24/08/2025
Era uma vez a ‘miudeza’ em figura de gente. Tão frágil, tão pequenina, aquela menina! Quão indefesa, quão quebrável, quão mirrada pra assumir a culpa de um mundo inteiro. Meu Deus, quanta violência! Crueldade das grandes, daquelas imperdoáveis. A triste sina de ter nascido num corpo submetido à brutalidade do machismo. Corpo oprimido, corpo tolhido, corpo marcado, corpo doído. Que doideira! Depois dizem que endoidada é a mulher. Que endoide, pois, então! Muitas das vezes endoidar é a única maneira de se manter sã. Do contrário, vira amancebado da brutalidade. Ontem, casinha, roupinha, comidinha. Hoje, cama, mesa e banho. Coincidência, minha gente? Caixa de brinquedos coisa nenhuma! Aquilo era uma caixa de ferramentas. Isso sim!
Bem cantava o ditoso Cartola: “Preste atenção, querida. […] Mal começaste a conhecer a vida. […] O mundo é um moinho. Vai triturar teus sonhos. Vai reduzir as ilusões a pó” ( 1 ). E essa moagem tem nome. É a engenhosa da Dona Culpa! Perpetuada de geração em geração, assim moída, transmitida e insistentemente repetida, chega a parecer natural: mas só foi bem arquitetada. Quando a memória já não alcança o tempo das coisas elas se perdem dos inícios. Da filha à mãe, da avó à bisa: de onde veio tal molesta? Alguma escavadora de parentescos, a felizarda genealogista, pra descobrir as raízes de uma árvore familiar, cujo fruto podre é culpa em cima de culpa? A tataravó tadinha seria o último registro vivo da terrível façanha de aprisionar alguém, sem ter grades?

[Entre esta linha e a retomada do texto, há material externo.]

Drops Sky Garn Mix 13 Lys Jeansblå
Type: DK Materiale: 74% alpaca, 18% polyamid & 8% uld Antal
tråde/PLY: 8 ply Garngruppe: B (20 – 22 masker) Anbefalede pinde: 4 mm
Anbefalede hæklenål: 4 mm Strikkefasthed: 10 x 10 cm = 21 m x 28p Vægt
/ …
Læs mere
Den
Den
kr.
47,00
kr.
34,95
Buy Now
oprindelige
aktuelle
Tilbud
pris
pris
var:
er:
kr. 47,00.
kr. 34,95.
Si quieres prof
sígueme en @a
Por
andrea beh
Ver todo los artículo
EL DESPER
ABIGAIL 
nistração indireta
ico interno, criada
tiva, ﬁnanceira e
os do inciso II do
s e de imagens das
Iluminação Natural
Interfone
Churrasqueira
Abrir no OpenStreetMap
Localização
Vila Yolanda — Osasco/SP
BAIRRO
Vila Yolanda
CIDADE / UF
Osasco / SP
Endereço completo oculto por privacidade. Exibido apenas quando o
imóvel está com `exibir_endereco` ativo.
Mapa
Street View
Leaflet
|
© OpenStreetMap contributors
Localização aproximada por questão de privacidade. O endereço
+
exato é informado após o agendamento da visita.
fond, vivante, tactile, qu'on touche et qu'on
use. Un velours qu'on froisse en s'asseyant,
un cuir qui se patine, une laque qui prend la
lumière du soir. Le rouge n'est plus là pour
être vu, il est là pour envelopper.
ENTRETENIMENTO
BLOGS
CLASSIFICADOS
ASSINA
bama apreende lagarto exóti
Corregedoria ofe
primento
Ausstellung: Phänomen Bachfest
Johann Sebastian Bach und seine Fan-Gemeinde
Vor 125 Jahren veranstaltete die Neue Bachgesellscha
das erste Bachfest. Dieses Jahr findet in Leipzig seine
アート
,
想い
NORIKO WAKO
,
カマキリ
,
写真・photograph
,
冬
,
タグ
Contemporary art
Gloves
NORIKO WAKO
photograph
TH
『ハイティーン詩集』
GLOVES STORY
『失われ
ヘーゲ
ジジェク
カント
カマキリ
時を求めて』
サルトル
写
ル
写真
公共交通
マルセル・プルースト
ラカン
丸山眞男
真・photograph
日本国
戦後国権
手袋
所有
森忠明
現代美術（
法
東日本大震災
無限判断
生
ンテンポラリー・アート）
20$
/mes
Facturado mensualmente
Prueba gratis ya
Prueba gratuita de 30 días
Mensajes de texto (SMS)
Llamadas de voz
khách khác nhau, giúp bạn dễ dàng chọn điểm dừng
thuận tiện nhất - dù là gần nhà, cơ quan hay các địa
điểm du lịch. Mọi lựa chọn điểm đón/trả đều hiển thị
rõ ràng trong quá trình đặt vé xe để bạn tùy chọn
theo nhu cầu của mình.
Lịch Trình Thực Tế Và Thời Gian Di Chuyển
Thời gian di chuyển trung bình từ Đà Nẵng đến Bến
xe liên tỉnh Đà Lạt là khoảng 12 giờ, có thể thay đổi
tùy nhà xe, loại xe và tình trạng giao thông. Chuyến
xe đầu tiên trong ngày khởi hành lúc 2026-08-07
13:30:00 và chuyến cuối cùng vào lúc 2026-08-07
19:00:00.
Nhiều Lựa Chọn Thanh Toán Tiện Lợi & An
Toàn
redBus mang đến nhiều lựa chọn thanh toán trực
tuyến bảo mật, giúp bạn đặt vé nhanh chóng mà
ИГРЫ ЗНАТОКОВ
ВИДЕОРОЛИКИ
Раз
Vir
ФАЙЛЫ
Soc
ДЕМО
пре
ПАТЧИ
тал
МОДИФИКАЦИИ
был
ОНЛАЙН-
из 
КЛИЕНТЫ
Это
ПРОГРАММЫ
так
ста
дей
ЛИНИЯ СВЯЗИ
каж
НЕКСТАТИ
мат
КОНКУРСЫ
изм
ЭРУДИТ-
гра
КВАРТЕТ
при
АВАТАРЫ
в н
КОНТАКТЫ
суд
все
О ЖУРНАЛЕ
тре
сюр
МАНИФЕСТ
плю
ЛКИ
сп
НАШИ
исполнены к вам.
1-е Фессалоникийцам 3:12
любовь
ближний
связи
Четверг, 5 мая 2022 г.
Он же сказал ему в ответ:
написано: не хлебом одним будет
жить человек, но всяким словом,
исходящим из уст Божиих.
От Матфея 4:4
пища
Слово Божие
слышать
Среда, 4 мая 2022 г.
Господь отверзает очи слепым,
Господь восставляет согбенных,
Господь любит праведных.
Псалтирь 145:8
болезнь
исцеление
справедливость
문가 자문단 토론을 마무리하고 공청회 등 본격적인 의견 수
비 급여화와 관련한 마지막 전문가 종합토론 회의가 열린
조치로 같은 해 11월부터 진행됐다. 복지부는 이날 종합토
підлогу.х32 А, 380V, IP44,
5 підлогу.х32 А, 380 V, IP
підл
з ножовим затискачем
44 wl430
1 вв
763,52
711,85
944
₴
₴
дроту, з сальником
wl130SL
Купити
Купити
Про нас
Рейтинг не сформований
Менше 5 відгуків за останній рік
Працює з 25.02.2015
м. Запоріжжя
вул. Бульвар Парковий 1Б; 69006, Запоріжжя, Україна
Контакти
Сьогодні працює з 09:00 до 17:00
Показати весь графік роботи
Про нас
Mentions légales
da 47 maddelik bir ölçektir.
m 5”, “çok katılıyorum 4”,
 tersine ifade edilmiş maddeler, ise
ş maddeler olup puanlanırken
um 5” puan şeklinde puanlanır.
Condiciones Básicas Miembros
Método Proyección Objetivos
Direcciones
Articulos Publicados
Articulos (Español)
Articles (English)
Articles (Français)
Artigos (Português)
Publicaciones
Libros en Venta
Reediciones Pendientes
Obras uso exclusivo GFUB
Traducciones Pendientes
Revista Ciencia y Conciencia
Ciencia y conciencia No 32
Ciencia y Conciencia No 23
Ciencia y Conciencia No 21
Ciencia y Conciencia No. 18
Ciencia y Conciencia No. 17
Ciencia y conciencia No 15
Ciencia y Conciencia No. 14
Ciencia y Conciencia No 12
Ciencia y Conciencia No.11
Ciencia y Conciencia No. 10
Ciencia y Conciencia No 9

Há uma engrenagem, esmagando na surdina, a incontáveis mulheres. Elas têm feito das tripas coração pelos seus e pelos que não são seus. Conhecidos e estranhos, próximos e íntimos: estão todos dentro de uma mesma canoa, chamada de ‘cuidado’. E quem cuida de quem cuida senão as próprias mulheres? Quebrem os paus, joguem fora os remos, saiam desse rio caudaloso de culpas vãs! Canoa furada de asneiras, azucrinadora das ideias, futriqueira da vida alheia, catrevagem do moralismo, mal pagadeira porque só sabe criar dívidas inúteis: assim é a Dona Culpa. Deixem ela com quem, de fato, cometeu delitos.